Vladimir Grigorievich Shushlin (Russian: Владимир Григорьевич Шушлин; 26 July 1896 – 23 October 1978) was a Russian opera singer. He is called "the founder of Chinese vocal singing" and was the first foreign singer in China to perform Chinese songs in the original language. Shushlin was known for his rich, bass singing voice and to his use of the traditional Italian opera style.

Shushlin was born in Grodno in 1896 and attended the St. Petersburg State Academic Capella in the early 1900s. Here he studied under Mikhail Klimov. Shushlin took up piano and violin before settling on operatic singing. He later joined the Mariinsky Theater, where he performed with Feodor Chaliapin and sang in the opera Boris Godunov. The two became good friends and continued to perform together, including in The Golden Cockerel. Shushlin graduated from the Saint Petersburg Conservatory in 1920. Between 1922 and 1924, he performed with the Saint Petersburg Philharmonic Orchestra.
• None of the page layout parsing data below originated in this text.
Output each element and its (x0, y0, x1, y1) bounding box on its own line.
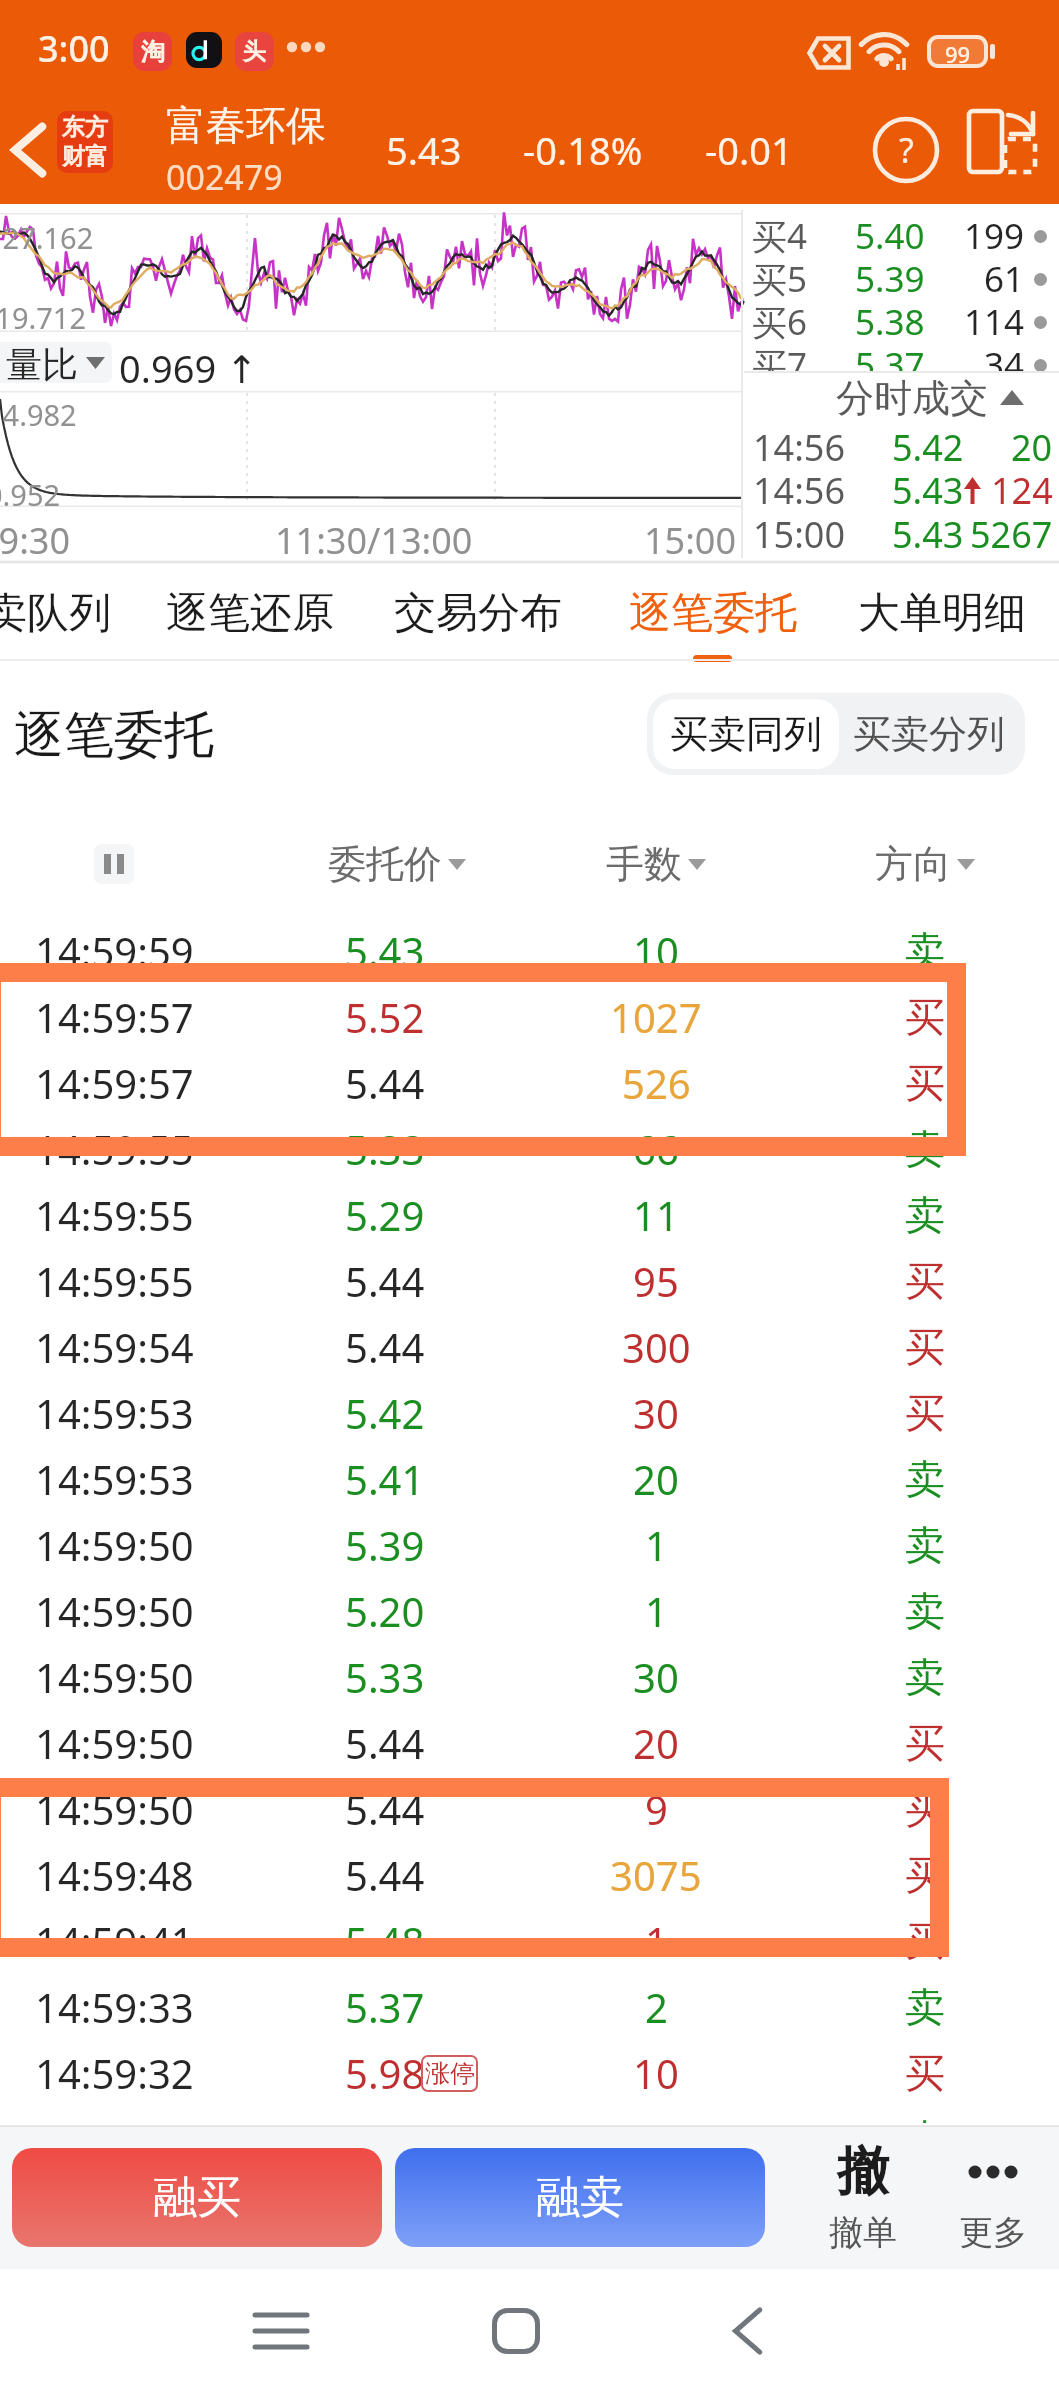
button[interactable]: 买卖同列 (653, 699, 839, 769)
staticText: 买 (905, 1784, 945, 1834)
staticText: 20 (633, 1452, 679, 1506)
staticText: 买 (905, 2048, 945, 2098)
button[interactable]: 14:59:54 (0, 1314, 1059, 1380)
button[interactable]: Home (456, 2271, 576, 2391)
button[interactable]: Recent apps (221, 2271, 341, 2391)
staticText: 委托价 (328, 840, 442, 888)
button[interactable]: 14:59:50 (0, 1578, 1059, 1644)
staticText: 14:59:55 (35, 1188, 194, 1242)
staticText: 卖 (905, 1520, 945, 1570)
staticText: 5.43 (345, 924, 425, 978)
button[interactable]: 14:59:50 (0, 1776, 1059, 1842)
staticText: 14:59:53 (35, 1386, 194, 1440)
staticText: 10 (633, 2046, 679, 2100)
staticText: 2 (645, 1980, 668, 2034)
staticText: 卖 (905, 1652, 945, 1702)
button[interactable]: Back (687, 2271, 807, 2391)
button[interactable]: 14:59:59 (0, 918, 1059, 984)
staticText: 撤 (837, 2139, 889, 2205)
staticText: 14:59:53 (35, 1452, 194, 1506)
button[interactable]: Pause (86, 838, 142, 890)
staticText: 002479 (166, 154, 283, 200)
staticText: 融买 (153, 2170, 241, 2225)
button[interactable]: 14:59:50 (0, 1512, 1059, 1578)
button[interactable]: 量比 (0, 342, 112, 383)
staticText: 1 (645, 1914, 668, 1968)
button[interactable]: 14:59:33 (0, 1974, 1059, 2040)
button[interactable]: Help (860, 96, 952, 204)
button[interactable]: Rotate screen (957, 100, 1047, 182)
staticText: ? (899, 127, 914, 173)
button[interactable]: 14:59:30 (0, 2106, 1059, 2123)
button[interactable]: 逐笔还原 (145, 564, 355, 662)
staticText: 0.952 (0, 475, 61, 514)
button[interactable]: 14:59:53 (0, 1446, 1059, 1512)
staticText: 14:56 (753, 423, 846, 472)
staticText: 5.43 (892, 510, 964, 559)
staticText: 逐笔委托 (629, 587, 797, 640)
staticText: 卖 (905, 1124, 945, 1174)
staticText: 买 (905, 992, 945, 1042)
button[interactable]: 14:59:48 (0, 1842, 1059, 1908)
button[interactable]: 更多 (927, 2126, 1059, 2269)
button[interactable]: 14:59:57 (0, 1050, 1059, 1116)
button[interactable]: 分时成交 (836, 374, 1024, 420)
staticText: 3075 (610, 1848, 702, 1902)
button[interactable]: 逐笔委托 (608, 564, 818, 662)
button[interactable]: 14:59:55 (0, 1182, 1059, 1248)
staticText: 5.44 (345, 1782, 425, 1836)
staticText: 0.969 ↑ (119, 342, 258, 383)
staticText: 3:00 (38, 24, 110, 73)
staticText: 手数 (606, 840, 682, 888)
staticText: 14:59:55 (35, 1254, 194, 1308)
button[interactable]: 14:59:50 (0, 1644, 1059, 1710)
button[interactable]: 委托价 (297, 834, 497, 894)
button[interactable]: 大单明细 (837, 564, 1047, 662)
staticText: 14:59:50 (35, 1518, 194, 1572)
button[interactable]: 14:59:57 (0, 984, 1059, 1050)
staticText: 5.43 (386, 124, 462, 176)
button[interactable]: 14:59:50 (0, 1710, 1059, 1776)
staticText: 5.20 (345, 1584, 425, 1638)
staticText: 卖 (905, 1454, 945, 1504)
button[interactable]: Back (0, 96, 56, 204)
button[interactable]: 14:59:55 (0, 1116, 1059, 1182)
button[interactable]: 方向 (825, 834, 1025, 894)
staticText: 5267 (970, 510, 1053, 559)
staticText: 买卖分列 (853, 710, 1005, 758)
staticText: 分时成交 (836, 374, 988, 420)
staticText: 涨停 (425, 2058, 475, 2089)
staticText: 300 (622, 1320, 691, 1374)
button[interactable]: 买卖分列 (839, 699, 1019, 769)
staticText: 11:30/13:00 (275, 516, 473, 556)
staticText: 买6 (752, 298, 808, 346)
staticText: 1 (645, 1584, 668, 1638)
staticText: 买7 (752, 341, 808, 372)
staticText: 14:59:32 (35, 2046, 194, 2100)
staticText: 撤单 (829, 2211, 897, 2254)
button[interactable]: 手数 (556, 834, 756, 894)
button[interactable]: 14:59:32 (0, 2040, 1059, 2106)
button[interactable]: 14:59:55 (0, 1248, 1059, 1314)
button[interactable]: 卖队列 (0, 564, 153, 662)
button[interactable]: 融买 (12, 2148, 382, 2247)
staticText: 20 (1011, 423, 1053, 472)
staticText: 5.44 (345, 1848, 425, 1902)
staticText: 14:59:48 (35, 1848, 194, 1902)
staticText: 买4 (752, 212, 808, 260)
staticText: 5.41 (345, 1452, 425, 1506)
button[interactable]: 融卖 (395, 2148, 765, 2247)
staticText: 5.44 (345, 1320, 425, 1374)
button[interactable]: 撤 (793, 2126, 933, 2269)
button[interactable]: 14:59:41 (0, 1908, 1059, 1974)
staticText: 14:59:50 (35, 1584, 194, 1638)
staticText: 5.43 (892, 466, 964, 515)
staticText: 09:30 (0, 516, 71, 556)
staticText: 5.40 (855, 212, 925, 260)
staticText: 127.162 (0, 218, 94, 257)
button[interactable]: 14:59:53 (0, 1380, 1059, 1446)
staticText: 更多 (959, 2211, 1027, 2254)
staticText: 5.52 (345, 990, 425, 1044)
button[interactable]: 交易分布 (373, 564, 583, 662)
His last performance with them was of Götterdämmerung on 16 April 1924.

Fleeing Russia after the Russian Revolution, Shushlin moved to Harbin in 1924. Here he taught music and performed, going by the name Su Shi Lin. In 1927, he left to perform a tour of Japan and the Philippines. Shushlin returned to China in 1929 and moved to Shanghai. At the behest of Xiao Youmei, Shushlin joined the Shanghai Conservatory of Music in September 1930. Ding Shande considered Shushlin a teacher of 'first rank'.

Shushlin returned to Russia in 1956 and became a professor at the Moscow Conservatory. He died in Moscow in 1978.